Being Comfortable With Discomfort
Jay M. Greenfeld, Ph.D., C. Psych
As summer appeared to race by as flashy as the many lightning storms that emerged, with extremely hot days and frequent rain storms, we are on the brink of yet another school year. Finally, after a few years of the school year protocol being uncertain, it appears as though there is some degree of normalcy going into the Fall academic campaign. There is less of an emphasis on extreme COVID protocols and less of a risk that children will be calling home with light symptoms to be given a free pass to go home. The students are returning in full force over the coming days and it means it is time to feel the excitement of a new school year, a change in the season, and the ever so common -- feelings of discomfort that so many experience at this time of year. The truth is many children, adolescents, and adults experience discomfort in multiple facets of life which can often lead to high levels of stress (both physically and emotionally) and significant levels of Anxiety. The most common response to discomfort is to prevent it by avoiding it. However, avoiding discomfort whether that be with friends, family, work, or school only creates more challenges in the long-term.
It is becoming more apparent that children and adults feel a greater sense of discomfort by engaging in many tasks or situations that are less common in 2022, so when they need to, they do whatever they can to avoid it. Temporarily, it is great, you do not feel the awkwardness, the shyness, the lack of control, and fear, but it does not allow for any space to grow. Taking advantage of the moments of discomfort presents itself with a grand opportunity to grow at any stage of life. A lot of people, regardless of age, love routine and consistency, but as soon as that changes, the discomfort increases exponentially. The benefits of experiencing discomfort push children and adults to overcome many of their thoughts that lead to the initial uncomfortable feelings. It is often our bodies sending signals to our brain that we feel some degree of physical discomfort which then leads our minds to decode that message that we need to avoid those situations all the time. Instead of avoidance, confront the discomfort in all facets of life. Gaining the strength and skillset to confront discomfort can lead to a sense of empowerment for new experiences, situations, and interactions.
Aside from engaging in any form of meditation and relaxation exercises to physically settle nerves the body may be feeling with discomfort in situations, the next step is to challenge your thinking about those situations that make you feel uncomfortable. Our feelings help colour our experiences, largely based on what we think in those situations. What we think about certain situations will dictate how we feel. Therefore, if we cannot change the situations (e.g., required in-class public speaking, job interviews, new friends, confronting grief and loss, exploring dating partners, test taking etc.), we can change how we think about those situations. By changing our thoughts, we can alter our feelings and then make it much more likely that we will be willing to engage in the situations that may make us feel uncomfortable.
The next phase is practice. Practice being in the situations that create discomfort as much as possible. Part of the reason why so many people continue to feel the discomfort they experience is because they are not exposed to the situations that create that feeling, often enough or they merely avoid it.
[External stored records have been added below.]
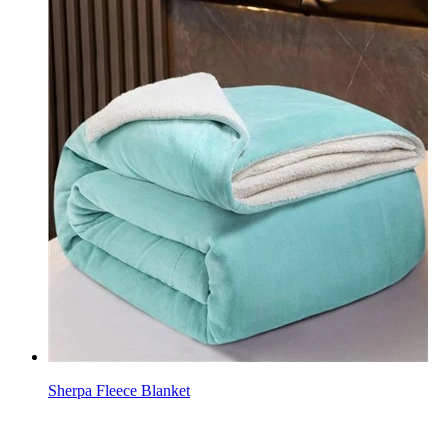
Sherpa Fleece Blanket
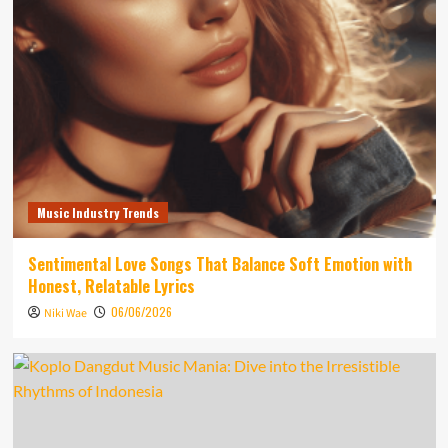
Music Industry Trends
Sentimental Love Songs That Balance Soft Emotion with
Honest, Relatable Lyrics
06/06/2026
Niki Wae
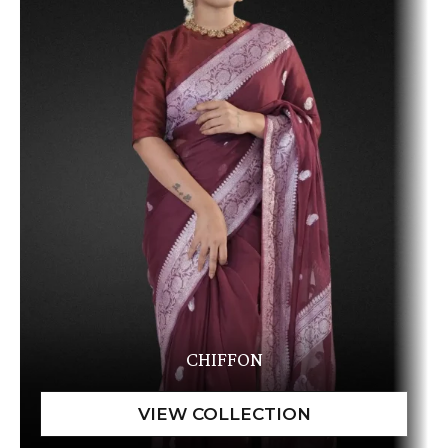
CHIFFON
Therefore, encourage your children and yourselves as parents to confront the situations that create discomfort. If you feel some sense of discomfort just by thinking about situations, that is your sign those are the circumstances you need to confront. Unfortunately, the easiest response to discomfort is turn to the option that does not ask you any questions, places you in are full control, and boundaries are limitless ñ the internet or any type of video games. The more we lend ourselves to screens, the less likely our children are to confront the activating events that create discomfort. When you notice your child is feeling anxious, a sense of discomfort, or simply avoiding certain situations, explore their thoughts with them and start to challenge their thinking by reframing the way they label those experiences. Instead of letting them repress their feelings and escape to some form of screen time to falsely and temporarily ease the discomfort, engage in the experiencing of overcoming the uncomfortable feelings.
Regardless of age, continue to practice the art of being comfortable with being uncomfortable. So that when the situations arise both you and your children will not freeze up, will not look another way, or will not avoid the engagement altogether. Explore the experiences and potential situations that prompt discomfort and encourage your children to confront those challenges as a means of growth, change, and improvement of their psychological well-being. There are too many experiences and topics of conversation in our world that can create a sense of discomfort. To help maximize your children's growth and truly add colour to their world, expose them to the aspects in life that may initially make them feel uncomfortable only to lead them down a path of more comfort in any new experience in their lives.